Campus Access Thesis

Degree Name

Master of Science (MS)

Department

Biology

First Advisor

Kenneth C Kleene

Second Advisor

Linda Huang

Third Advisor

Alexey Veraksa

Abstract

Spermatogenesis is the process of cell renewal and cytodifferentiation that produces male gametes, spermatozoa. It is divided into three phases during which developing male germ cells replicate in the mitotic cycle, undergo meiosis, producing haploid cells, spermatids, which differentiate into spermatozoa. Early spermatids are transcriptionally active, but chromatin remodeling in late spermatids results in the cessation of transcription. Thus, new proteins synthesized for the final stages of sperm differentiation are translated from mRNAs that are transcribed in early spermatids, stored in a translationally repressed state for up to a week, and translationally activated in late spermatids. My thesis concerns two aspects of translational control: using comparative genomics to identify cis-elements that potentially regulate translation of the spergen-1 mRNA, and creating pET plasmids to express full-length recombinant Y-box proteins, MSY3S and MSY3L.

The spergen-1 protein contains a mitochondrial targeting signal and is localized to the mitochondrial sheath in late spermatids. Translation of the spergen-1 mRNA is developmentally regulated; the mRNA is first detected in early spermatids, and the protein is first detected 6 days later. The conserved N-terminal spergen-1 mitochondrial targeting signal was used as a query to search mammalian genomes in ENSEMBL identifying orthologous genes in 20 species of placental mammals, 3 species of marsupial mammals, and a monotreme. The spergen-1 5'UTRs in all 24 species contain short upstream reading frames, a well-known negative translational control element. The termination codons of the upstream reading frames are close to the spergen-1 AUG initiation codon, a position that correlates with strong translational repression.
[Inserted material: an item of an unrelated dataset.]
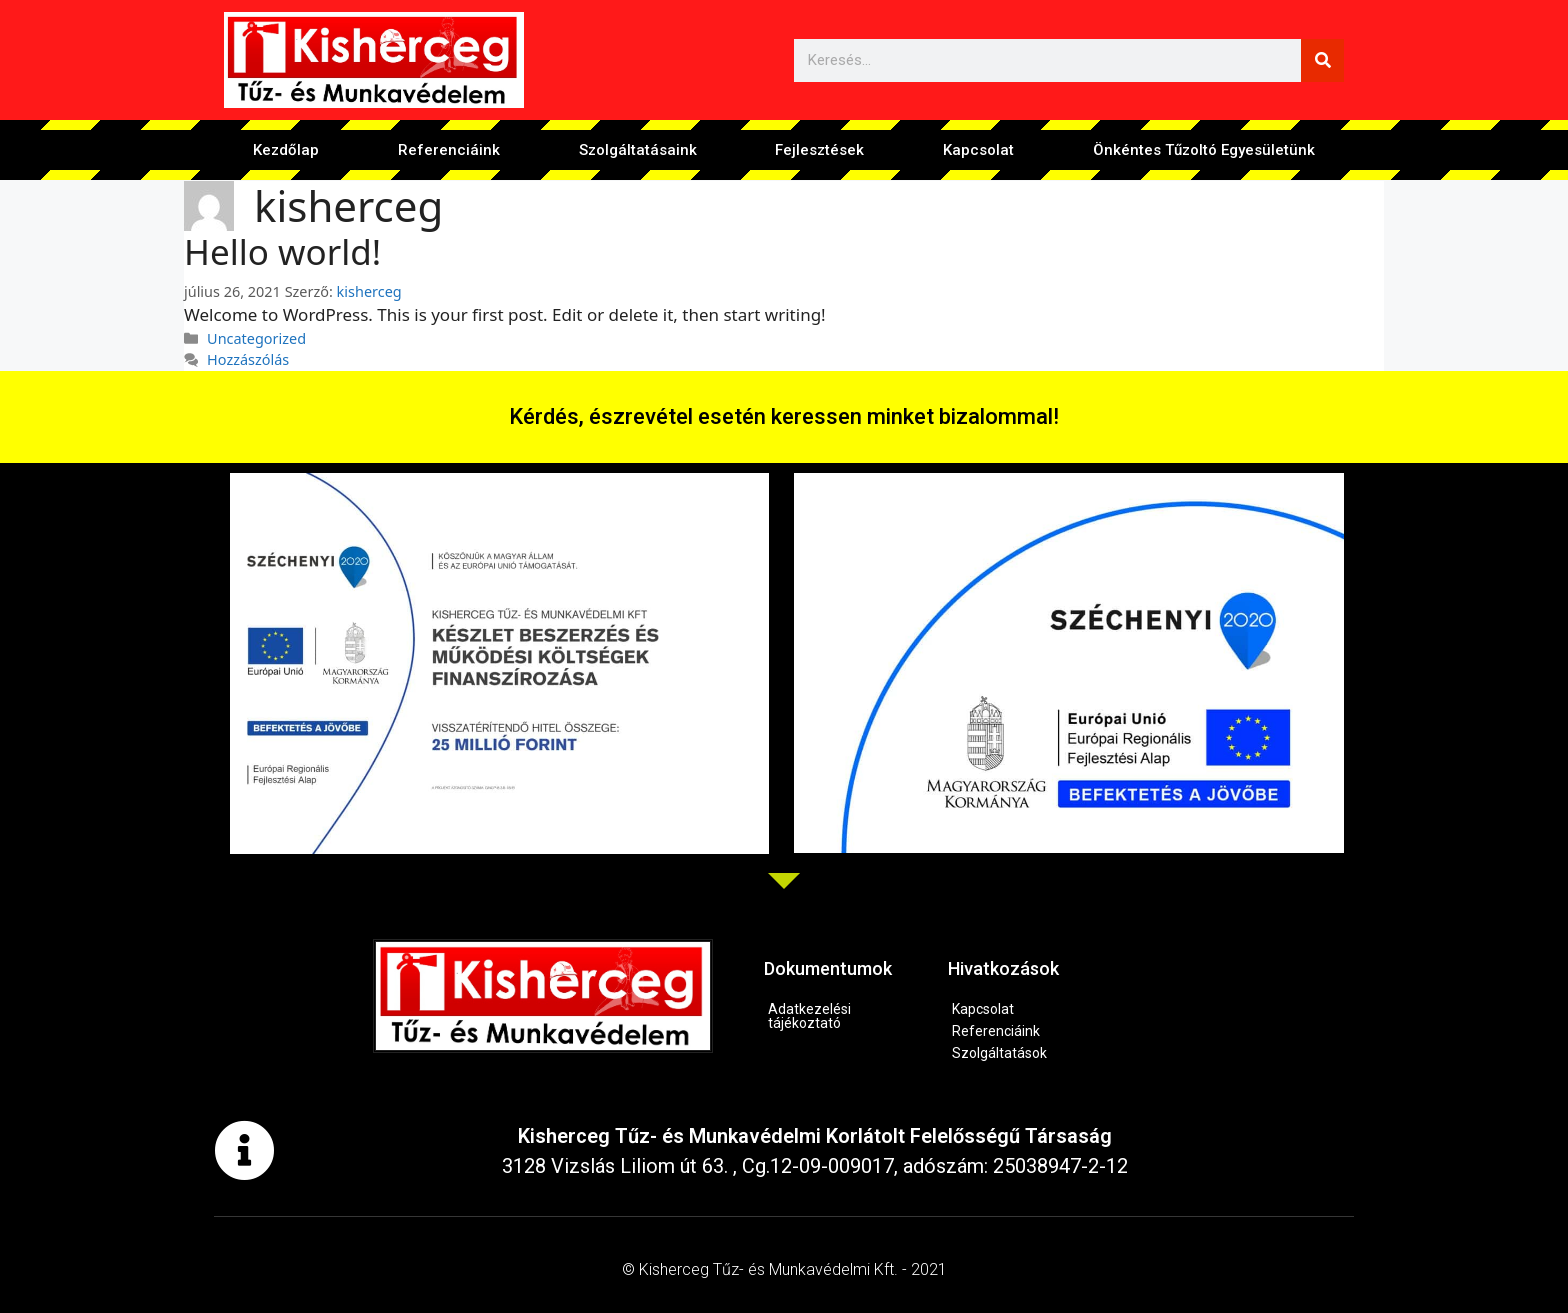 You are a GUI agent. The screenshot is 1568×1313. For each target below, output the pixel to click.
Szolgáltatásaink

The second part of this thesis concerns cloning Y-box proteins, RNA binding proteins, which are thought to repress mRNA translation in early spermatids. Y-box protein 3, MSY3, is expressed as two isoforms differing by 69 amino acids, neither of which has been expressed as a full-length recombinant protein. In this study, cDNAs encoding full-length long and short isoforms were PCR-amplified and cloned into the pET11b vector for expression in E. coli. These clones will be used in the future studies of the specificity of each isoform in mRNA binding and translational repression.